#### What to produce:
Print what the records say exactly, and omit the pictures.

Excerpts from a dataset
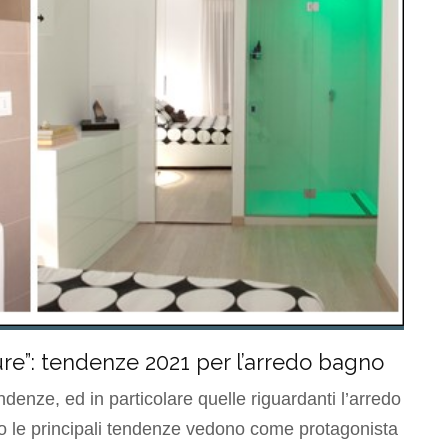
ure”: tendenze 2021 per l’arredo bagno
ndenze, ed in particolare quelle riguardanti l’arredo
 le principali tendenze vedono come protagonista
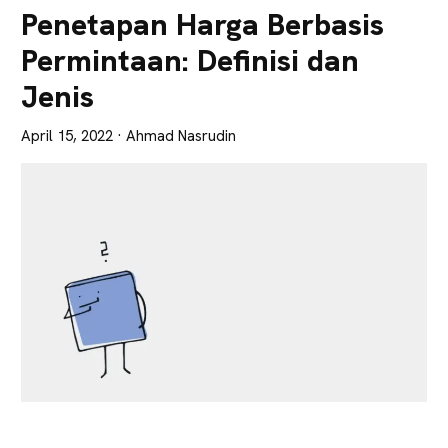
Lebih
Penetapan Harga Berbasis
Tajam
Permintaan: Definisi dan
Jenis
April 15, 2022
· Ahmad Nasrudin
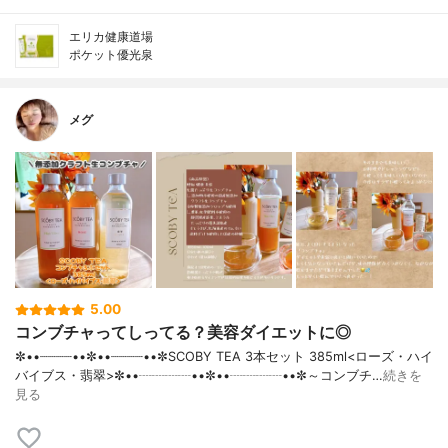
エリカ健康道場
ポケット優光泉
メグ
5.00
コンブチャってしってる？美容ダイエットに◎
✼••┈┈┈┈••✼••┈┈┈┈••✼SCOBY TEA 3本セット 385ml<ローズ・ハイ
バイブス・翡翠>✼••┈┈┈┈••✼••┈┈┈┈••✼～コンブチ…
続きを
見る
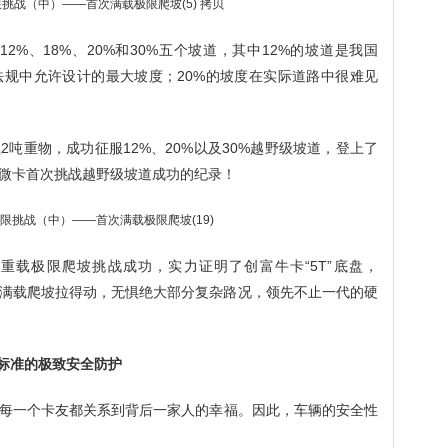
2%、18%、20%和30%五个坡道，其中12%的坡道是我国
规中允许设计的最大坡度；20%的坡度在实际道路中很难见
吨重物，成功征服12%、20%以及30%越野级坡道，登上了
微卡首次挑战越野级坡道成功的纪录！
重载极限爬坡挑战成功，实力证明了创富牛卡“5T”底盘，
匹马力，满载爬坡拉得动，无惧绝大部分复杂路况，领先不止一代的硬
标标准的极致安全防护
每一个卡友都关系到背后一家人的幸福。因此，车辆的安全性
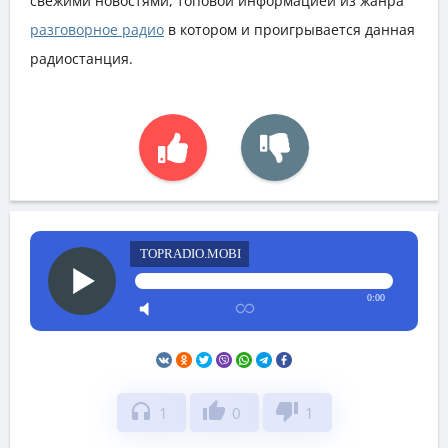
свежими новостями, топовой информацией из жанра
разговорное радио
в котором и проигрывается данная
радиостанция.
TOPRADIO.MOBI
0:00
headphones
thumb_up
thumb_down
1
0
1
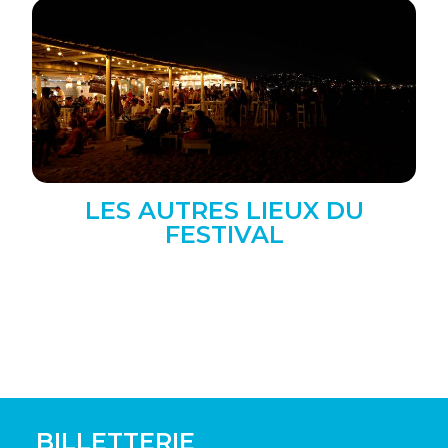
LES AUTRES LIEUX DU
FESTIVAL
BILLETTERIE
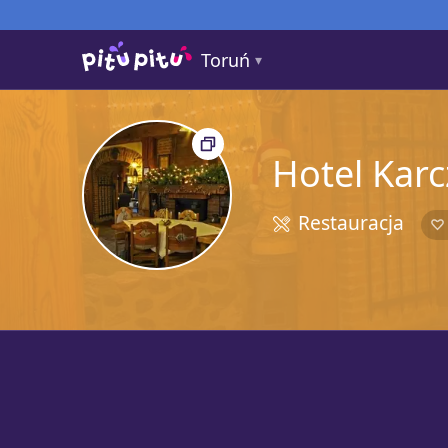
Toruń
Hotel Karc
Restauracja
5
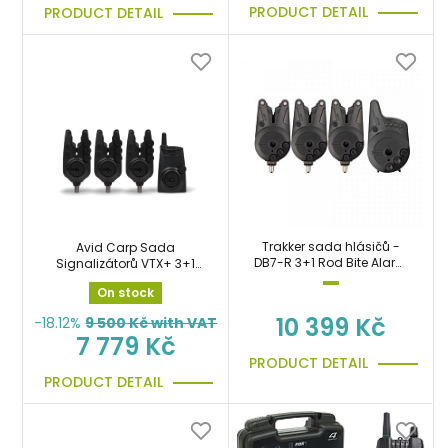
PRODUCT DETAIL
PRODUCT DETAIL
Trakker sada hlásičů -
Avid Carp Sada
DB7-R 3+1 Rod Bite Alarm
Signalizátorů VTX+ 3+1
Set
Bite Alarm Set
On stock
10 399 Kč
-18.12%
9 500
Kč with VAT
7 779 Kč
PRODUCT DETAIL
PRODUCT DETAIL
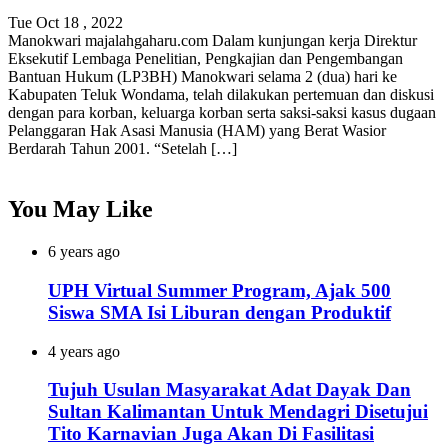
Tue Oct 18 , 2022
Manokwari majalahgaharu.com Dalam kunjungan kerja Direktur
Eksekutif Lembaga Penelitian, Pengkajian dan Pengembangan
Bantuan Hukum (LP3BH) Manokwari selama 2 (dua) hari ke
Kabupaten Teluk Wondama, telah dilakukan pertemuan dan diskusi
dengan para korban, keluarga korban serta saksi-saksi kasus dugaan
Pelanggaran Hak Asasi Manusia (HAM) yang Berat Wasior
Berdarah Tahun 2001. “Setelah […]
You May Like
6 years ago
UPH Virtual Summer Program, Ajak 500
Siswa SMA Isi Liburan dengan Produktif
4 years ago
Tujuh Usulan Masyarakat Adat Dayak Dan
Sultan Kalimantan Untuk Mendagri Disetujui
Tito Karnavian Juga Akan Di Fasilitasi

#### Task solution:
ure”: tendenze 2021 per l’arredo bagno
ndenze, ed in particolare quelle riguardanti l’arredo
 le principali tendenze vedono come protagonista
Lebih
Penetapan Harga Berbasis
Tajam
Permintaan: Definisi dan
Jenis
April 15, 2022
· Ahmad Nasrudin
エリカ健康道場
ポケット優光泉
メグ
5.00
コンブチャってしってる？美容ダイエットに◎
✼••┈┈┈┈••✼••┈┈┈┈••✼SCOBY TEA 3本セット 385ml<ローズ・ハイ
バイブス・翡翠>✼••┈┈┈┈••✼••┈┈┈┈••✼～コンブチ…
続きを
見る
2%、18%、20%和30%五个坡道，其中12%的坡道是我国
规中允许设计的最大坡度；20%的坡度在实际道路中很难见
吨重物，成功征服12%、20%以及30%越野级坡道，登上了
微卡首次挑战越野级坡道成功的纪录！
重载极限爬坡挑战成功，实力证明了创富牛卡“5T”底盘，
匹马力，满载爬坡拉得动，无惧绝大部分复杂路况，领先不止一代的硬
标标准的极致安全防护
每一个卡友都关系到背后一家人的幸福。因此，车辆的安全性
свежими новостями, топовой информацией из жанра
разговорное радио
в котором и проигрывается данная
радиостанция.
TOPRADIO.MOBI
0:00
headphones
thumb_up
thumb_down
1
0
1
LES AUTRES LIEUX DU
FESTIVAL
BILLETTERIE
Toruń
Hotel Karc
Restauracja
5
PRODUCT DETAIL
PRODUCT DETAIL
Trakker sada hlásičů -
Avid Carp Sada
DB7-R 3+1 Rod Bite Alarm
Signalizátorů VTX+ 3+1
Set
Bite Alarm Set
On stock
10 399 Kč
-18.12%
9 500
Kč with VAT
7 779 Kč
PRODUCT DETAIL
PRODUCT DETAIL
Tue Oct 18 , 2022
Manokwari majalahgaharu.com Dalam kunjungan kerja Direktur
Eksekutif Lembaga Penelitian, Pengkajian dan Pengembangan
Bantuan Hukum (LP3BH) Manokwari selama 2 (dua) hari ke
Kabupaten Teluk Wondama, telah dilakukan pertemuan dan diskusi
dengan para korban, keluarga korban serta saksi-saksi kasus dugaan
Pelanggaran Hak Asasi Manusia (HAM) yang Berat Wasior
Berdarah Tahun 2001. “Setelah […]
You May Like
6 years ago
UPH Virtual Summer Program, Ajak 500
Siswa SMA Isi Liburan dengan Produktif
4 years ago
Tujuh Usulan Masyarakat Adat Dayak Dan
Sultan Kalimantan Untuk Mendagri Disetujui
Tito Karnavian Juga Akan Di Fasilitasi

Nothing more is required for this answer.